These Ethiopian skeletal remains are not totally dissociated anatomically from ‘earlier’ type human bones, i.e. despite being clearly Homo sapiens, they show some features reminiscent of ‘archaic’ human anatomy. Hence the suggestion that they be given the fuller name Homo sapiens idàltu, indicating that they are a subspecies (i.e. subgroup) of our species. This means that not only are they clearly modern-type humans, they indicate a genetic connection with the types of skulls that Rossists have been trying to sideline as being not in the human family at all, including the Neandertals.
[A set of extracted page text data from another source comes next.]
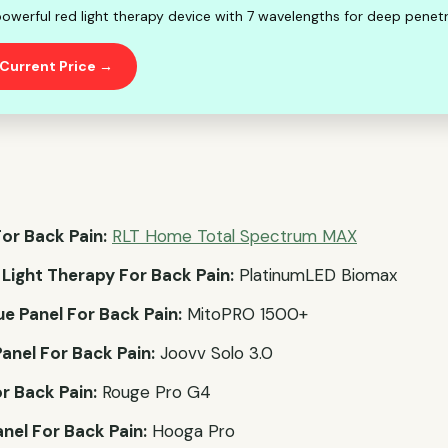
owerful red light therapy device with 7 wavelengths for deep penetr
Current Price →
or Back Pain:
RLT Home Total Spectrum MAX
 Light Therapy For Back Pain:
PlatinumLED Biomax
ue Panel For Back Pain:
MitoPRO 1500+
anel For Back Pain:
Joovv Solo 3.0
r Back Pain:
Rouge Pro G4
nel For Back Pain:
Hooga Pro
There is no way to escape that these are Homo sapiens and not a primitive non-human. They actually had larger braincases than the average modern human. Some evolutionary experts were quoted in The Age (Melbourne, Australia):9
‘Skulls of the oldest modern humans have been uncovered in Herto, Ethiopia, showing that people looking remarkably like us were roaming the African plains 160,000 years ago. …
Professor [Tim] White [co-leader of the excavation team] said the early humans at Herto lived on a shallow lake alongside hippos, crocodiles, catfish and buffalo. Over 600 stone artefacts, including axes, were also found. …
Australian anthropologists expressed surprise at how modern the skulls looked. ‘It’s quite extraordinarily modern-looking really,’ said Stephen Collier, a lecturer in archaeology at the University of New England. ‘You wouldn’t have expected this 10 years ago, anything this modern.’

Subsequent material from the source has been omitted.